I missed this delicious novel when it was published half a year ago: all the more reason for praising it now. In these days of declining readership, writers need all the publicity they can get—particularly writers who are not Western. It is a credit to Hyperion that it took a risk on publishing I Do Not Come to You by Chance, a rollicking story of corruption in Nigeria today, particularly the 419 scam that has made so many Nigerians rich and so many victims around the world destitute and, sadly, victims of their greed.
You all know the context. An email arrives asserting vast profit (typically in the millions of dollars) if you will simply advance a few thousand dollars in order to help facilitate the sender’s needs to help unclog the legalities of the Nigerian banking system. Then, if you were naïve enough to bite, requests for additional funds arrive. Is it possible that there are still people out there unaware of this incredible scheme? Well, yes. The last time I was in Nigeria, a friend took me to an Internet café where I saw dozens of young men sitting in front of computers late at night. When I asked my friend why the place was so busy, he answered, “The Nigeria scam.” Nwaubani has taken this phenomenon and developed it into a fast-paced narrative, completely believable and more revealing of life in Nigeria today than anything I have read in years. Her knowledge of commerce (and fraud) is remarkable. Better yet, she knows how to structure a complex and believable narrative. Clearly, she’s a young writer to watch.

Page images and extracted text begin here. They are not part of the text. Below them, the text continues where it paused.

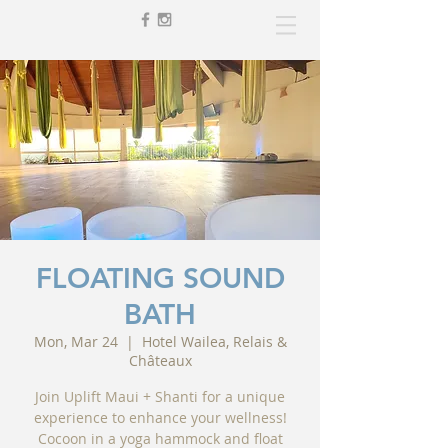
FLOATING SOUND
BATH
Mon, Mar 24
  |  
Hotel Wailea, Relais &
Châteaux
Join Uplift Maui + Shanti for a unique
experience to enhance your wellness!
Cocoon in a yoga hammock and float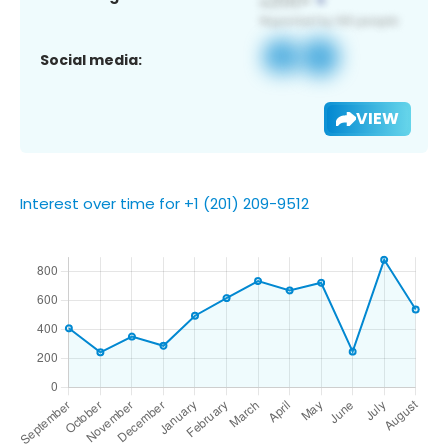
Social media:
VIEW
Interest over time for +1 (201) 209-9512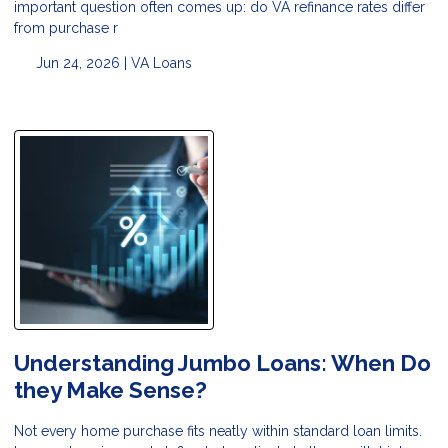
important question often comes up: do VA refinance rates differ
from purchase r
Jun 24, 2026 |
VA Loans
Understanding Jumbo Loans: When Do
they Make Sense?
Not every home purchase fits neatly within standard loan limits.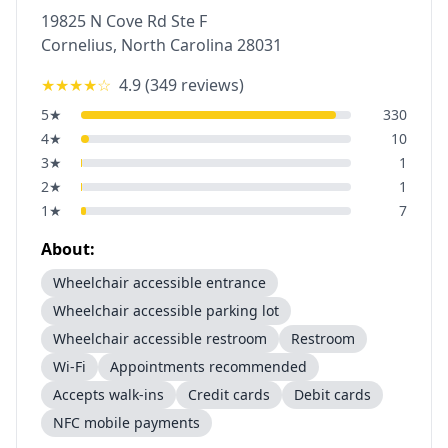
19825 N Cove Rd Ste F
Cornelius
,
North Carolina
28031
★★★★
☆
4.9
(
349
reviews)
5
★
330
4
★
10
3
★
1
2
★
1
1
★
7
About:
Wheelchair accessible entrance
Wheelchair accessible parking lot
Wheelchair accessible restroom
Restroom
Wi-Fi
Appointments recommended
Accepts walk-ins
Credit cards
Debit cards
NFC mobile payments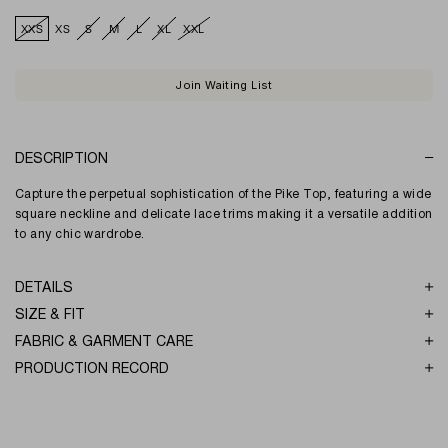
XXS
XS
S
M
L
XL
XXL
Join Waiting List
DESCRIPTION
Capture the perpetual sophistication of the Pike Top, featuring a wide
square neckline and delicate lace trims making it a versatile addition
to any chic wardrobe.
DETAILS
SIZE & FIT
FABRIC & GARMENT CARE
PRODUCTION RECORD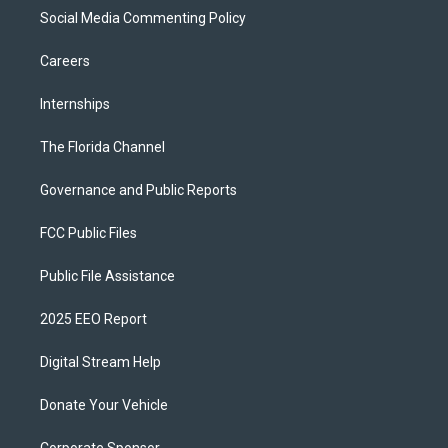
Social Media Commenting Policy
Careers
Internships
The Florida Channel
Governance and Public Reports
FCC Public Files
Public File Assistance
2025 EEO Report
Digital Stream Help
Donate Your Vehicle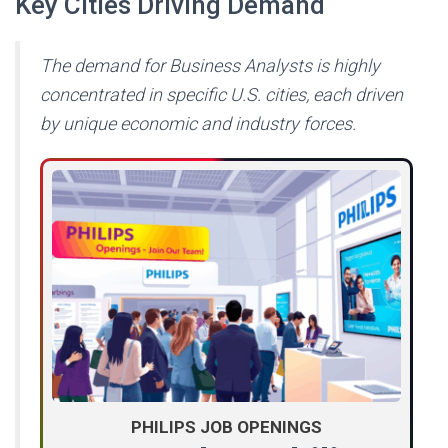
Key Cities Driving Demand
The demand for Business Analysts is highly
concentrated in specific U.S. cities, each driven
by unique economic and industry forces.
PHILIPS JOB OPENINGS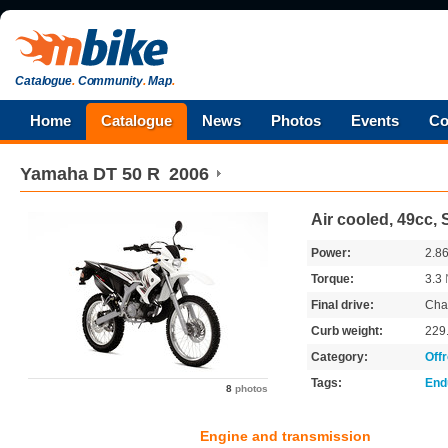
Catalogue
.
Community
.
Map
.
Home
Catalogue
News
Photos
Events
Co
Yamaha
DT 50 R
2006
Air cooled, 49cc, 
Power:
2.8
Torque:
3.3
Final drive:
Cha
Curb weight:
229
Category:
Off
Tags:
End
8
photos
Engine and transmission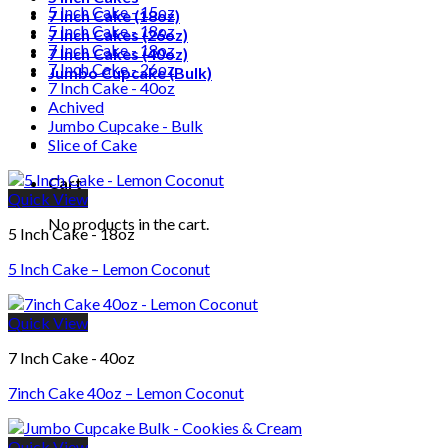
5 Inch Cake - 15oz
7 Inch Cake (18oz)
5 Inch Cake - 18oz
7 Inch Cakes (26oz)
7 Inch Cake - 18oz
7 Inch Cakes (40oz)
7 Inch Cake - 26oz
Jumbo Cupcake (Bulk)
7 Inch Cake - 40oz
Achived
Jumbo Cupcake - Bulk
Slice of Cake
Cart
Quick View
No products in the cart.
5 Inch Cake - 18oz
5 Inch Cake – Lemon Coconut
Quick View
7 Inch Cake - 40oz
7inch Cake 40oz – Lemon Coconut
Quick View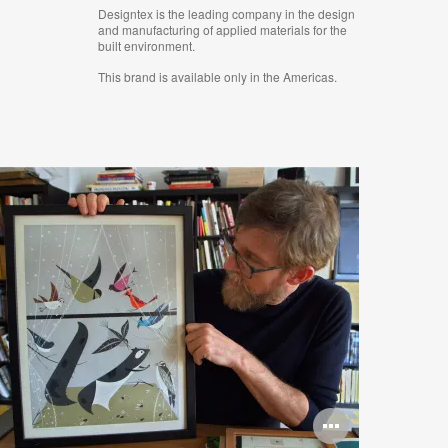
Designtex is the leading company in the design
and manufacturing of applied materials for the
built environment.
This brand is available only in the Americas.
n
Open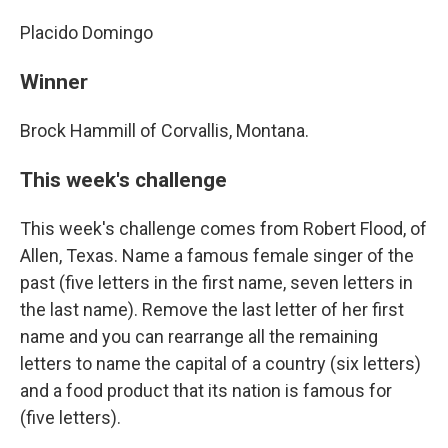
Placido Domingo
Winner
Brock Hammill of Corvallis, Montana.
This week's challenge
This week's challenge comes from Robert Flood, of
Allen, Texas. Name a famous female singer of the
past (five letters in the first name, seven letters in
the last name). Remove the last letter of her first
name and you can rearrange all the remaining
letters to name the capital of a country (six letters)
and a food product that its nation is famous for
(five letters).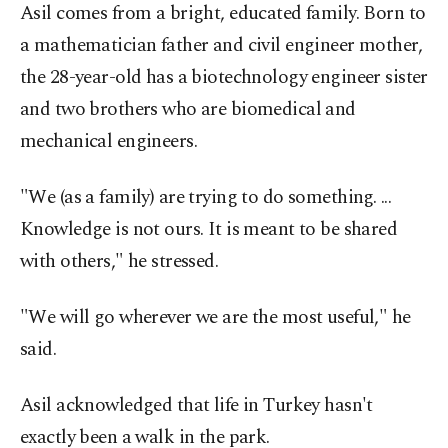
Asil comes from a bright, educated family. Born to
a mathematician father and civil engineer mother,
the 28-year-old has a biotechnology engineer sister
and two brothers who are biomedical and
mechanical engineers.
"We (as a family) are trying to do something. ...
Knowledge is not ours. It is meant to be shared
with others," he stressed.
"We will go wherever we are the most useful," he
said.
Asil acknowledged that life in Turkey hasn't
exactly been a walk in the park.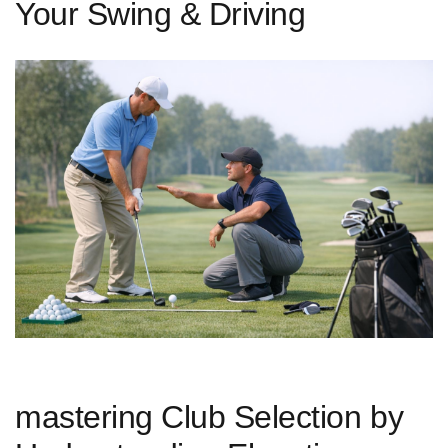
Your Swing & Driving
mastering Club Selection by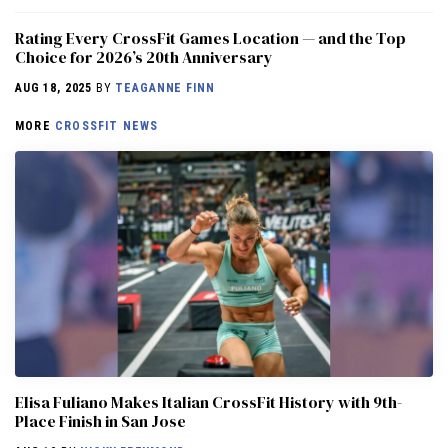
Rating Every CrossFit Games Location — and the Top
Choice for 2026’s 20th Anniversary
AUG 18, 2025
BY
TEAGANNE FINN
MORE
CROSSFIT NEWS
Elisa Fuliano Makes Italian CrossFit History with 9th-
Place Finish in San Jose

The main character, Kingsley Onyeghalanwanneya Ibe, is a young man with a newly-acquired degree in chemical engineering, but like so many Nigerians these days, the university degree has not led to a job. Like his parents, he’s moral and disturbed by the corruption all around him at every layer of his society. His mother keeps assuring him that it’s only a matter of time before he’ll be hired by one of the Nigerian oil companies, but nothing ever happens. He’s had numerous job interviews, but they’ve gotten him nowhere.
After a series of upheavals in his life (his father dies, his girlfriend leaves him because he hasn’t found a job), Kingsley makes a plea to his mother’s younger brother for financial assistance to help defray his father’s funeral expenses. Boniface, his uncle, is the black sheep of the family. No one has communicated with him in years because of his shady financial dealings.

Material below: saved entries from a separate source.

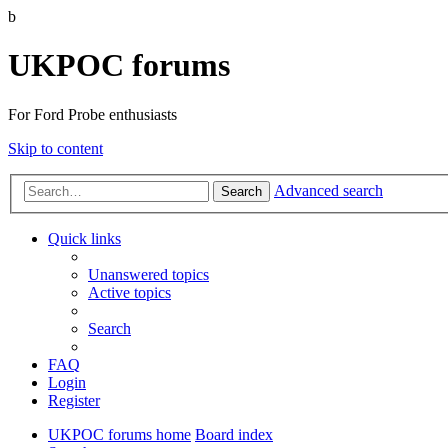
b
UKPOC forums
For Ford Probe enthusiasts
Skip to content
Advanced search
Search
Quick links
Unanswered topics
Active topics
Search
FAQ
Login
Register
UKPOC forums home
Board index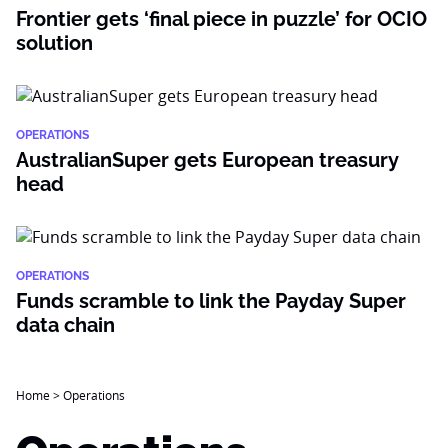
Frontier gets ‘final piece in puzzle’ for OCIO
solution
OPERATIONS
AustralianSuper gets European treasury
head
OPERATIONS
Funds scramble to link the Payday Super
data chain
Home
>
Operations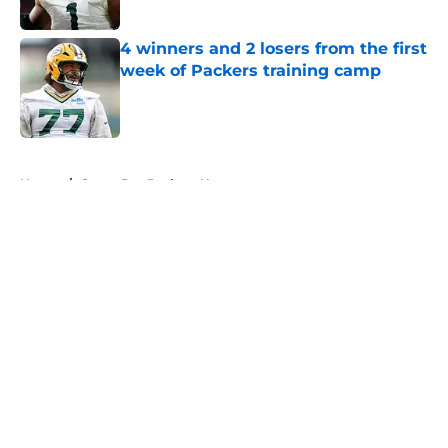
Published by on Invalid Date
4 winners and 2 losers from the first
week of Packers training camp
Published by on Invalid Date
5 related articles loaded
Home
/
Green Bay Packers News
About
Openings
Contact
Our 300+ Sites
Mobile Apps
FanSided Daily
Pitch a Story
Privacy Policy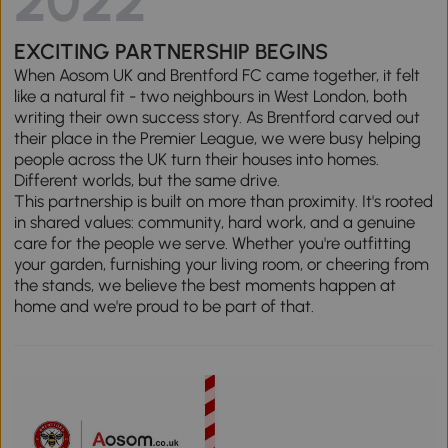
2022
EXCITING PARTNERSHIP BEGINS
When Aosom UK and Brentford FC came together, it felt
like a natural fit - two neighbours in West London, both
writing their own success story. As Brentford carved out
their place in the Premier League, we were busy helping
people across the UK turn their houses into homes.
Different worlds, but the same drive.
This partnership is built on more than proximity. It's rooted
in shared values: community, hard work, and a genuine
care for the people we serve. Whether you're outfitting
your garden, furnishing your living room, or cheering from
the stands, we believe the best moments happen at
home and we're proud to be part of that.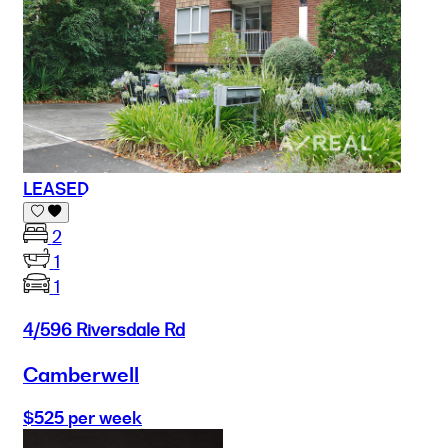
LEASED
2
1
1
4/596 Riversdale Rd
Camberwell
$525 per week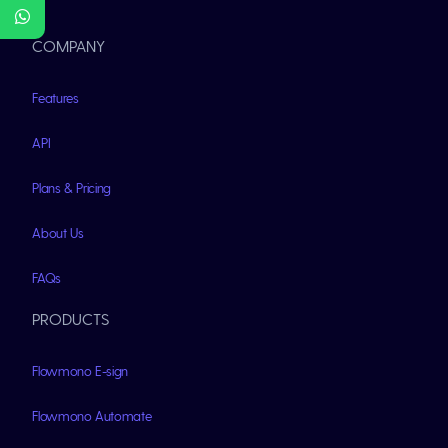
COMPANY
Features
API
Plans & Pricing
About Us
FAQs
PRODUCTS
Flowmono E-sign
Flowmono Automate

When Kingsley finally decides to visit his uncle (known as “Cash Daddy”), he’s overwhelmed by the ostentation, the opulence he sees everywhere. Dozens of cars, hundreds of pairs of shoes, electronic gizmos everywhere, and a veritable army of assistants who answer his every beck and call. No matter that Cash Daddy doesn’t even have a secondary school degree, that he’s uncouth, that he is surrounded by prostitutes (in spite of having a legitimate wife). He’s rich and willing to help dozens of relatives and hers who call on him for economic assistance. His wealth has not curtailed his generosity.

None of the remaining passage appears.